Putin says he is ready for talks with Trump on Ukraine
Russian President Vladimir Putin said Friday he was ready for talks with US counterpart Donald Trump on Ukraine, praising him as a "smart" leader who might have prevented the conflict from starting in 2022.
Kyiv reacted quickly, warning against being excluded from negotiations.
The Russian leader did not say when talks would take place, and the Kremlin said earlier it was still waiting for "signals" from Washington, despite Trump announcing Thursday he was willing to meet Putin "immediately".
"We have always said, and I want to emphasise this once again, that we are ready for these negotiations on Ukrainian issues," Putin told a reporter from Russian state TV.
Praising Trump as a "smart" and "pragmatic" man, Putin also repeated the Republican's unfounded claim that he won the US presidential election against Joe Biden in 2020.
"I cannot but agree with him that if he had been president -- if his victory hadn't been stolen in 2020 -- then maybe there would not have been the crisis in Ukraine that emerged in 2022," Putin said.
- Pressure from Trump -
The nearly three-year Ukraine conflict has plunged relations between the two nuclear powers to their lowest levels since the Cold War.
Trump, who was inaugurated on Monday, has called the conflict "ridiculous" and threatened Russia with tougher economic sanctions if it does not agree to stop its offensive.
"If they don't settle this war soon, like almost immediately, I'm going to put massive tariffs on Russia, and massive taxes, and also big sanctions," the Republican said during a Fox News interview on Thursday.
Speaking at the World Economic Forum in Davos on the same day, Trump said he would ask Saudi Arabia and OPEC to lower oil prices, claiming: "If the price came down, the Russia-Ukraine war would end immediately."
Putin pushed back at Trump's claim that lower oil prices might expedite the end of the conflict.
"I have a hard time imagining there will be decisions taken that are detrimental to the American economy," Putin said Friday.
- 'Come back to reality' -
Neither side has shown signs of de-escalating hostilities since Trump's inauguration, despite the President claiming he would end the conflict in "24 hours" once in power.
Kyiv on Friday warned against being excluded from any talks.
"He (Putin) wants to negotiate the fate of Europe -- without Europe. And he wants to talk about Ukraine without Ukraine," the head of Ukraine's presidential office Andriy Yermak said.
"This is not going to happen. Putin needs to come back to reality himself, or he will be brought back.

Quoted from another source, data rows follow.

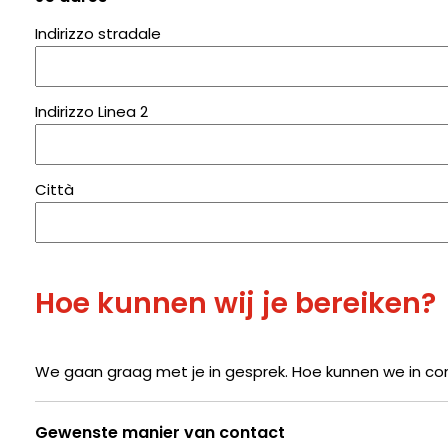
Indirizzo stradale
Indirizzo Linea 2
Città
Hoe kunnen wij je bereiken?
We gaan graag met je in gesprek. Hoe kunnen we in c
Gewenste manier van contact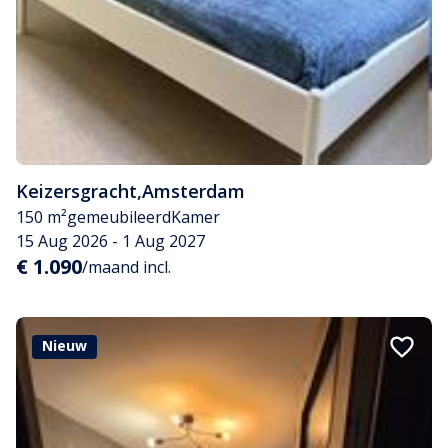
Keizersgracht
,
Amsterdam
150 m²
gemeubileerd
Kamer
15 Aug 2026 - 1 Aug 2027
€ 1.090
/maand incl.
Nieuw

This is not how it works in the modern world."
Russian aerial attacks near Kyiv killed three people and wounded several others, Ukrainian officials said Friday, while Ukraine fired 120 drones at least 12 Russian regions, including the capital Moscow.
The Kremlin has launched drone or missile attacks at Kyiv almost every day since sending troops into Ukraine in February 2022, ostensibly targeting military and energy facilities.

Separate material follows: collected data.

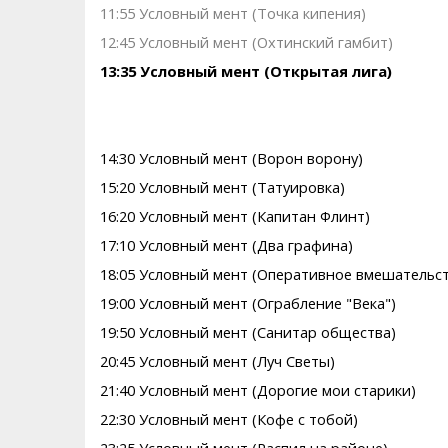
11:55 Условный мент (Точка кипения)
12:45 Условный мент (Охтинский гамбит)
13:35 Условный мент (Открытая лига)
14:30 Условный мент (Ворон ворону)
15:20 Условный мент (Татуировка)
16:20 Условный мент (Капитан Флинт)
17:10 Условный мент (Два графина)
18:05 Условный мент (Оперативное вмешательс
19:00 Условный мент (Ограбление "Века")
19:50 Условный мент (Санитар общества)
20:45 Условный мент (Луч Светы)
21:40 Условный мент (Дорогие мои старики)
22:30 Условный мент (Кофе с тобой)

"Three people were killed in an enemy attack in the Kyiv region," the emergency services said in a statement on social media.
Fragments of a drone had struck a 10-storey residential building after the head of the region said a private home had also been hit, it added.
Black smoke billowed from a residential building damaged in the strike as rescue workers hauled out the bodies of the victims, official images from the scene showed.
In Russia, the Ukrainian military said it launched an overnight drone attack striking an oil refinery, power station facilities and an electronics plant.
State media reported that a microelectronics factory had halted work after six Ukrainian drones damaged production and storage facilities in the Bryansk region.